O que se pode entender pelo “homem transmudado” verá o leitor que é “o homem que pensa e conhece com todo o seu ser”; o que se pode entender por natureza, é o que em Pascoes se aprende. “Aprende-se a conhecer na natureza visível o seu duplo oculto. Todos os seres têm o seu duplo, diz-nos Pascoaes, e as
sombras constituem o verdadeiro lado das coisas. Por
sombra entende ele […] a imagem secreta de cada coisa, que se torna presente ao espírito por uma invocação mágica que nomeia o ser da coisa e os seus atributos: a ideia.”
Neste último texto transcrito, encontramos a expressão daquilo que, na abertura desta “notícia”, dissemos ser “a singularidade muito significativa” do livro de António Telmo. Com efeito, as obras de tradição secreta, ocultista ou esotérica, suscitam sempre a suspeita e receio de se tratar de obras onde o pensamento não sai do labirinto, sempre perturbante e muitas vezes belo mas sem finalidade, das combinações, comparações e metáforas, das analogias sem anagogia. Outra suspeita que poderia também suscitar um livro do autor de
A Arte Poética – publicada há dez anos para ficar circunscrita ao círculo, ou ao “gueto”, onde se refugia a livre poesia – seria a de se tratar de uma armadilha destinada a atrair caçadores de borboletas, isto é, perseguidores do segredo da alma, neste caso a de uma Pátria, que, ora rastejante ora alada, sucessivamente se esconde para em nova forma surgir e surge para de novo se esconder, e em suas metamorfoses infinitamente repete o mesmo eterno ciclo de progresso e de regresso. Ora em todo este livro, como no texto transcrito, verificará o leitor que António Telmo não ficou nem na imagem muda do saber secreto nem na palavra poética da imaginação sem conceito: - num primeiro momento, a imagem emerge ao espírito por uma invocação mágica, operação na qual reside o pensamento esotérico que – à maneira do amor em Dante – solicita todo o ser do homem; num segundo momento, a invocação adquire substância poética, ou palavra, pois nomeia, dá nome à imagem invocada; num terceiro e último momento, o nome dado à imagem invocada é o nome do “ser da coisa e seus atributos: a ideia”.

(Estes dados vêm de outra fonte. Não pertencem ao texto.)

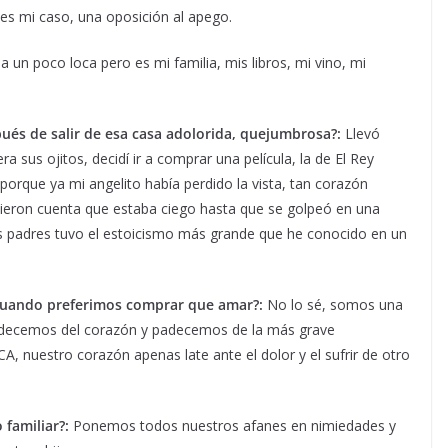
es mi caso, una oposición al apego.
a un poco loca pero es mi familia, mis libros, mi vino, mi
ués de salir de esa casa adolorida, quejumbrosa?:
Llevó
 sus ojitos, decidí ir a comprar una película, la de El Rey
porque ya mi angelito había perdido la vista, tan corazón
 dieron cuenta que estaba ciego hasta que se golpeó en una
sus padres tuvo el estoicismo más grande que he conocido en un
cuando preferimos comprar que amar?:
No lo sé, somos una
decemos del corazón y padecemos de la más grave
nuestro corazón apenas late ante el dolor y el sufrir de otro
familiar?:
Ponemos todos nuestros afanes en nimiedades y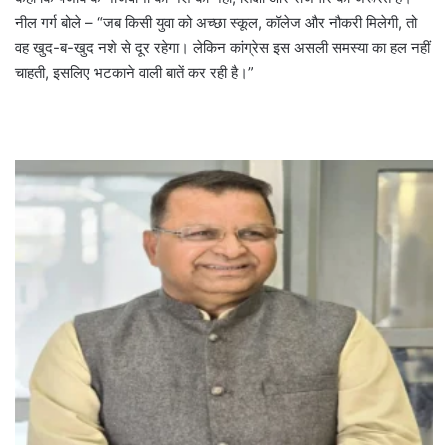
नील गर्ग बोले – “जब किसी युवा को अच्छा स्कूल, कॉलेज और नौकरी मिलेगी, तो
वह खुद-ब-खुद नशे से दूर रहेगा। लेकिन कांग्रेस इस असली समस्या का हल नहीं
चाहती, इसलिए भटकाने वाली बातें कर रही है।”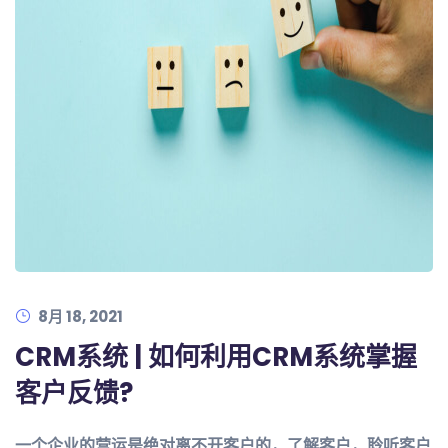
8月 18, 2021
CRM系统 | 如何利用CRM系统掌握
客户反馈?
一个企业的营运是绝对离不开客户的，了解客户，聆听客户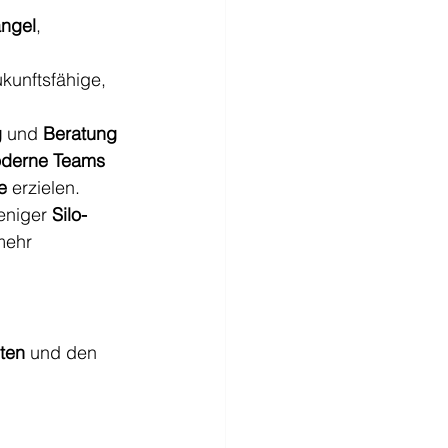
ngel
, 
ukunftsfähige, 
g
 und 
Beratung
derne Teams
e
 erzielen.
eniger 
Silo-
mehr 
lten
 und den 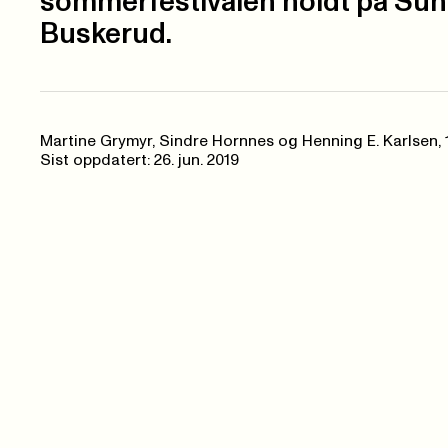
sommerfestivalen holdt på Sund
Buskerud.
Martine Grymyr, Sindre Hornnes og Henning E. Karlsen,
Sist oppdatert: 26. jun. 2019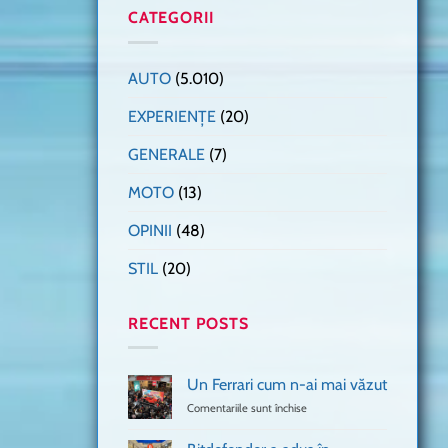
CATEGORII
AUTO
(5.010)
EXPERIENȚE
(20)
GENERALE
(7)
MOTO
(13)
OPINII
(48)
STIL
(20)
RECENT POSTS
Un Ferrari cum n-ai mai văzut
Comentariile sunt închise
pentru
Un
Ferrari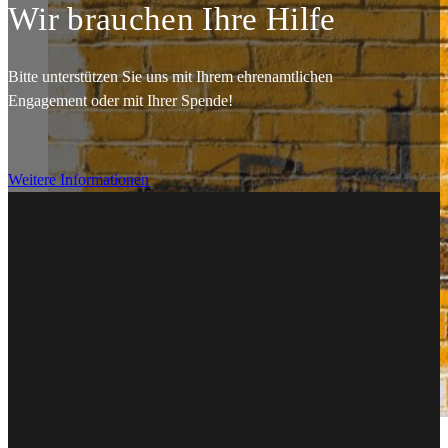
Wir brauchen Ihre Hilfe
Bitte unterstützen Sie uns mit Ihrem ehrenamtlichen
Engagement oder mit Ihrer Spende!
Weitere Informationen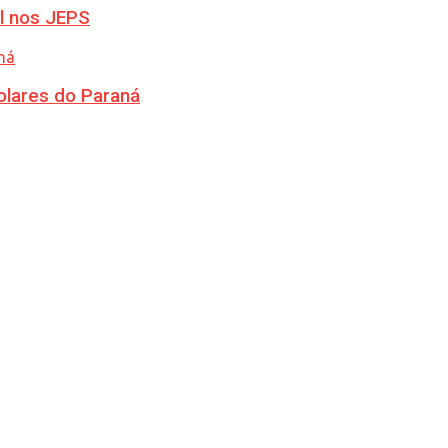
l nos JEPS
olares do Paraná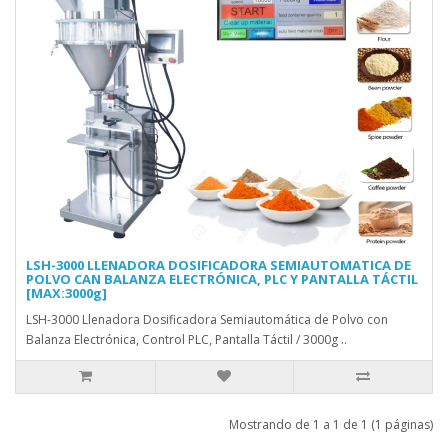
LSH-3000 LLENADORA DOSIFICADORA SEMIAUTOMATICA DE
POLVO CAN BALANZA ELECTRÓNICA, PLC Y PANTALLA TÁCTIL
[MAX:3000g]
LSH-3000 Llenadora Dosificadora Semiautomática de Polvo con
Balanza Electrónica, Control PLC, Pantalla Táctil / 3000g ..
Mostrando de 1 a 1 de 1 (1 páginas)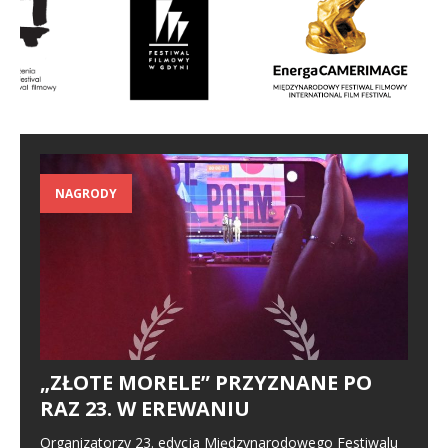
NAGRODY
„ZŁOTE MORELE” PRZYZNANE PO
RAZ 23. W EREWANIU
Organizatorzy 23. edycja Międzynarodowego Festiwalu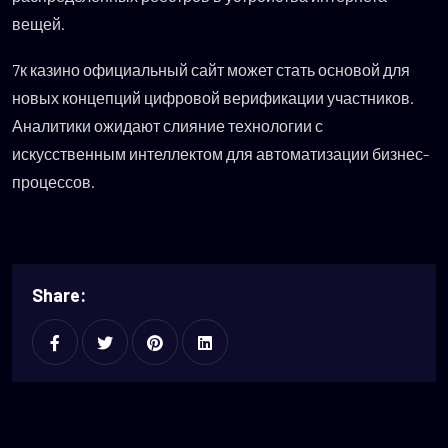
вещей.
7к казино официальный сайт может стать основой для
новых концепций цифровой верификации участников.
Аналитики ожидают слияние технологии с
искусственным интеллектом для автоматизации бизнес-
процессов.
Share:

O saber poético em que culminou o saber esotérico, culmina, por sua vez, no saber filosófico. E ao situar no último momento, sem o qual os outros pouco ou nada são, a filosofia, o leitor decerto evocará, expressa como ela está pela “ideia”, os dois pensadores de extrema oposição que foram os dois filósofos da “ideia”: Hegel e Platão. Não se trata, porém, da ideia de Hegel, que é a ideia de Deus encarnado, do Cristo, cingido como está todo o pensamento hegeliano – sistematização acabada da filosofia nórdica ou moderna – a um penoso comentário
pari passu da missa cristã. A ideia, “ser da coisa e seus atributos” – ou ser e saber do ser – aparece aqui como uma interpretação anagógica das
sombras de Pascoaes. É pela poesia pontifical, pela função pontifical da poesia, que, por cima e para além das águas já mortas do hegelianismo, a ideia nos prende a Platão que também pôs nas sombras o patente e o secreto.